People who identify as LGBTQ+ and have undergone conversion practices – commonly known as conversion therapy – are more likely to have poor mental health, according to a study published in The Lancet Psychiatry magazine.
The findings – based on surveys of 4,426 LGBTQ+ adults in the US – suggest that people who are subjected to controversial practices that target their gender identity or sexual orientation are more likely to experience depression, PTSD and suicidal thoughts or attempts. Transgender participants generally reported more psychological symptoms.
Conversion practice is a formal, structured effort to change a person’s sexual orientation, gender identity, or gender expression. They often involve psychological, behavioral, physical, and faith-based practices.

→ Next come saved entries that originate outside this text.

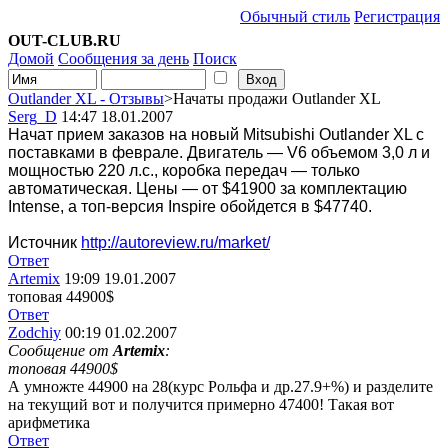
Обычный стиль
Регистрация
OUT-CLUB.RU
Домой
Сообщения за день
Поиск
Outlander XL - Отзывы
>Начаты продажи Outlander XL
Serg_D
14:47 18.01.2007
Начат прием заказов на новый Mitsubishi Outlander XL с
поставками в феврале. Двигатель — V6 объемом 3,0 л и
мощностью 220 л.с., коробка передач — только
автоматическая. Цены — от $41900 за комплектацию
Intense, а топ-версия Inspire обойдется в $47740.
Источник
http://autoreview.ru/market/
Ответ
Artemix
19:09 19.01.2007
топовая 44900$
Ответ
Zodchiy
00:19 01.02.2007
Сообщение от
Artemix
:
топовая 44900$
А умножте 44900 на 28(курс Рольфа и др.27.9+%) и разделите
на текущий вот и получится примерно 47400! Такая вот
арифметика
Ответ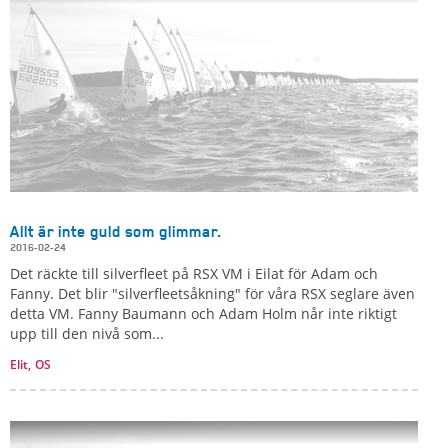
Allt är inte guld som glimmar.
2016-02-24
Det räckte till silverfleet på RSX VM i Eilat för Adam och
Fanny. Det blir "silverfleetsåkning" för våra RSX seglare även
detta VM. Fanny Baumann och Adam Holm når inte riktigt
upp till den nivå som...
Elit,
OS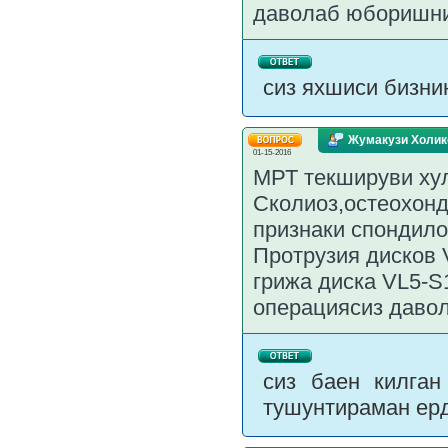
даволаб юборишни
сиз яхшиси бизни
Жумакузи Холик
01-15-2016
МРТ текшируви ху
Сколиоз,остеохонд
признаки спондило
Протрузия дисков 
грижа диска VL5-S
операциясиз даво
сиз баен килган
тушунтираман ер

When looking at conversion practices that target only sexual orientation or practices that target both, cisgender and transgender people have a similarly increased likelihood of experiencing symptoms of depression and PTSD. Suicidal thoughts or attempts were higher among cisgender participants subjected to both types of practices than among transgender participants, although it is unclear why, and more research is needed.
Despite widespread opposition from professional medical and mental health organizations, conversion practice still occurs in parts of the US. How often it is practiced in the US remains unclear – previous research suggests it could be between 4% and 34% of LGBTQ+ people – but significant numbers of LGBTQ+ people report experiencing conversion practices, with rates below transgender people are higher than among cisgender people. It remains legal in many parts of the world, including the United Kingdom, parts of Central and Eastern Europe, Asia and Africa.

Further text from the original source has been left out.